__TASK ITEM__
Each entry below must be repeated exactly, with pictures left out.

[Items listed in a dataset]
◆ ◆ ◆ ◆ ◆ ◆ ◆

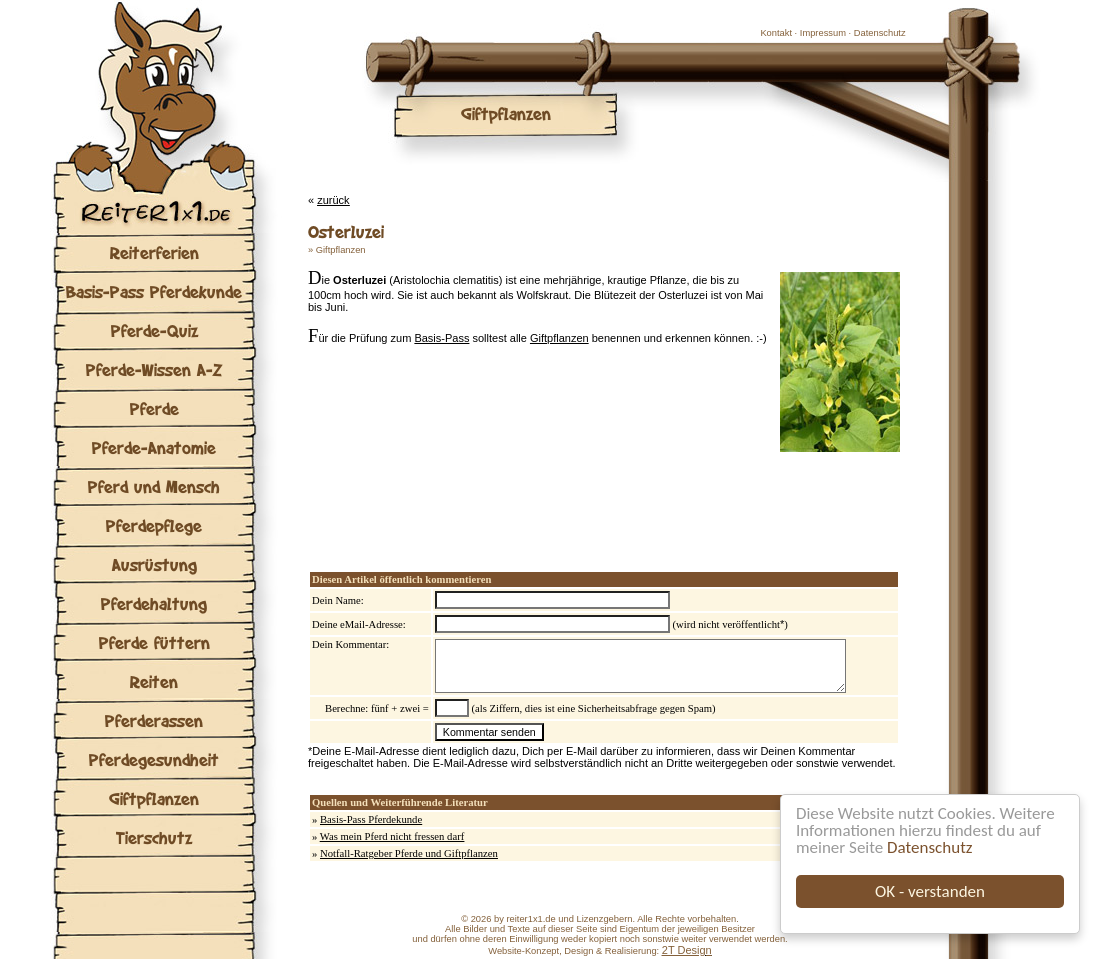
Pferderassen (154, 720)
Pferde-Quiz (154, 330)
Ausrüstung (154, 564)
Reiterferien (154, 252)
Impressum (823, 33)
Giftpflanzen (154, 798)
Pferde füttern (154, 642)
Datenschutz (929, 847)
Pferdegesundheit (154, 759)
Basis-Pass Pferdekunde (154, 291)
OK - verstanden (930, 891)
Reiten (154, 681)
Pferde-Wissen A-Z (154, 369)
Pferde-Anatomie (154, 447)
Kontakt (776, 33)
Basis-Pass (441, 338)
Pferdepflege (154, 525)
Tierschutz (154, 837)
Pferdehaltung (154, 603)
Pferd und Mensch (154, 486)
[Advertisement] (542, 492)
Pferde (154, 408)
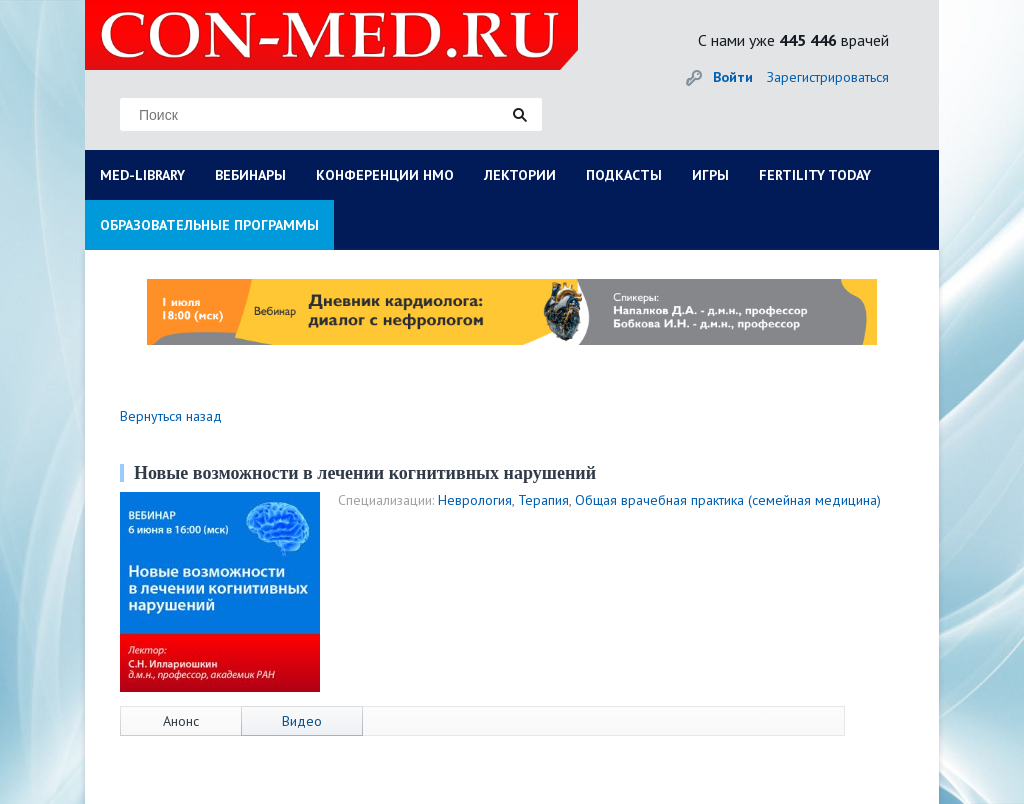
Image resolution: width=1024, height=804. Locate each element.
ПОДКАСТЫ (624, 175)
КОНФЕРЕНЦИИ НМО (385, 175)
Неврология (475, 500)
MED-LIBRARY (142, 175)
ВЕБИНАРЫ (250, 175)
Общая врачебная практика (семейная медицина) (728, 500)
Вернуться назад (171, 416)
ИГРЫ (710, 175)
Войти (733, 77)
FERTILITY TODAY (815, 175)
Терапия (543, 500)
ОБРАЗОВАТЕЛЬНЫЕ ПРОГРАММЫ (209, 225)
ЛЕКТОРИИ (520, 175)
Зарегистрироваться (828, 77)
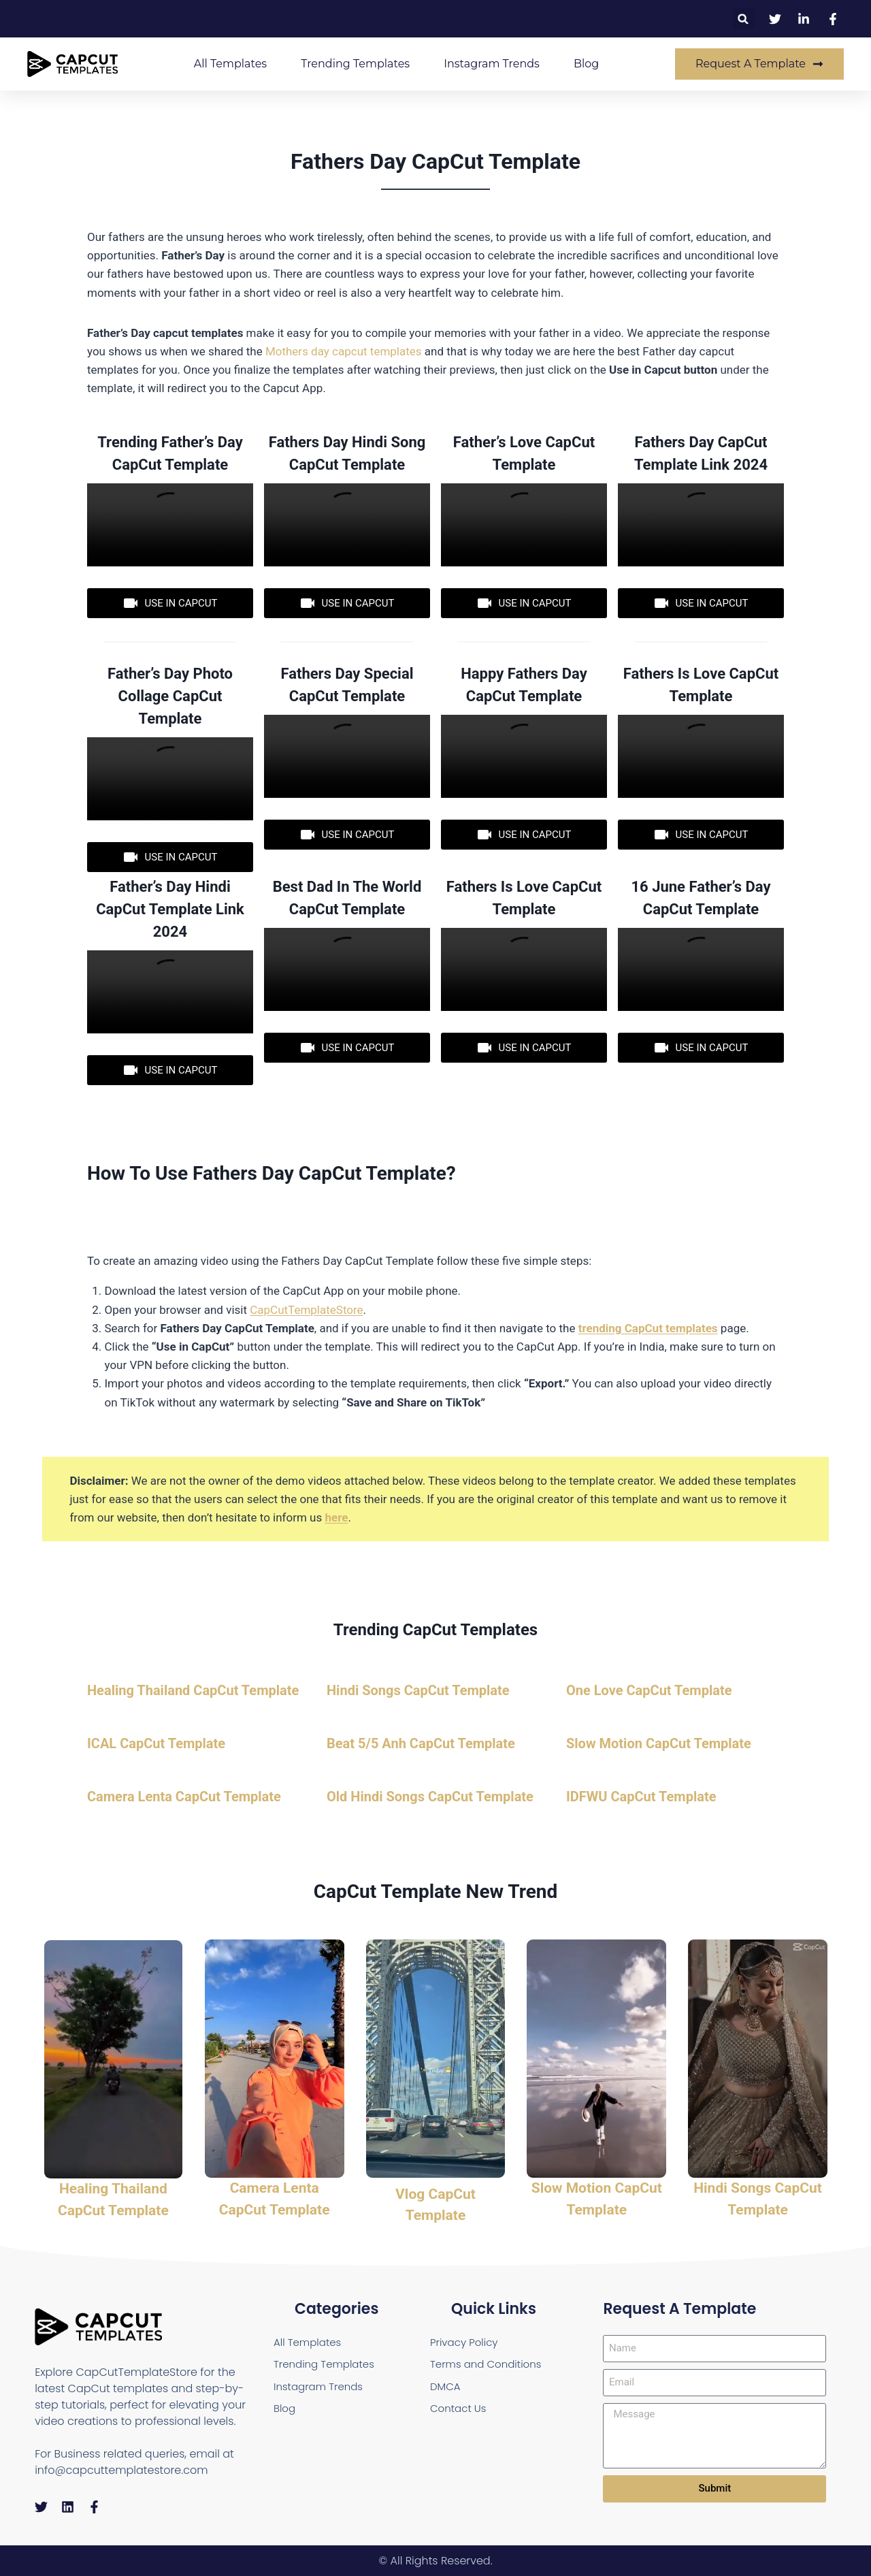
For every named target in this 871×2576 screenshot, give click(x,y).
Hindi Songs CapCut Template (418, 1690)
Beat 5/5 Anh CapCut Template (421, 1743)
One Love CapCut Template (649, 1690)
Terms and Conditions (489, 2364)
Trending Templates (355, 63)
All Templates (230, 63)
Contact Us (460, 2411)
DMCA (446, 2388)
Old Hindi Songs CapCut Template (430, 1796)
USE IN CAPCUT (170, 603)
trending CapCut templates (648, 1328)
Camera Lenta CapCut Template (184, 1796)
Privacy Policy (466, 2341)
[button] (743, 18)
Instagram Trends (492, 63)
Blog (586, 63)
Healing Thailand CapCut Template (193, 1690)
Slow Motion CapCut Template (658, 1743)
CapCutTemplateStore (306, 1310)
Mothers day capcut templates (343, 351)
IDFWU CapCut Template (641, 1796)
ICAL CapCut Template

◆ ◆ ◆ ◆ ◆ ◆ ◆

__TASK ANSWER__
Pferderassen (154, 720)
Pferde-Quiz (154, 330)
Ausrüstung (154, 564)
Reiterferien (154, 252)
Impressum (823, 33)
Giftpflanzen (154, 798)
Pferde füttern (154, 642)
Datenschutz (929, 847)
Pferdegesundheit (154, 759)
Basis-Pass Pferdekunde (154, 291)
OK - verstanden (930, 891)
Reiten (154, 681)
Pferde-Wissen A-Z (154, 369)
Pferde-Anatomie (154, 447)
Kontakt (776, 33)
Basis-Pass (441, 338)
Pferdepflege (154, 525)
Tierschutz (154, 837)
Pferdehaltung (154, 603)
Pferd und Mensch (154, 486)
[Advertisement] (542, 492)
Pferde (154, 408)
Image resolution: width=1024, height=804. Locate each element.
ПОДКАСТЫ (624, 175)
КОНФЕРЕНЦИИ НМО (385, 175)
Неврология (475, 500)
MED-LIBRARY (142, 175)
ВЕБИНАРЫ (250, 175)
Общая врачебная практика (семейная медицина) (728, 500)
Вернуться назад (171, 416)
ИГРЫ (710, 175)
Войти (733, 77)
FERTILITY TODAY (815, 175)
Терапия (543, 500)
ОБРАЗОВАТЕЛЬНЫЕ ПРОГРАММЫ (209, 225)
ЛЕКТОРИИ (520, 175)
Зарегистрироваться (828, 77)
For every named target in this 871×2576 screenshot, give click(x,y).
Hindi Songs CapCut Template (418, 1690)
Beat 5/5 Anh CapCut Template (421, 1743)
One Love CapCut Template (649, 1690)
Terms and Conditions (489, 2364)
Trending Templates (355, 63)
All Templates (230, 63)
Contact Us (460, 2411)
DMCA (446, 2388)
Old Hindi Songs CapCut Template (430, 1796)
USE IN CAPCUT (170, 603)
trending CapCut templates (648, 1328)
Camera Lenta CapCut Template (184, 1796)
Privacy Policy (466, 2341)
[button] (743, 18)
Instagram Trends (492, 63)
Blog (586, 63)
Healing Thailand CapCut Template (193, 1690)
Slow Motion CapCut Template (658, 1743)
CapCutTemplateStore (306, 1310)
Mothers day capcut templates (343, 351)
IDFWU CapCut Template (641, 1796)
ICAL CapCut Template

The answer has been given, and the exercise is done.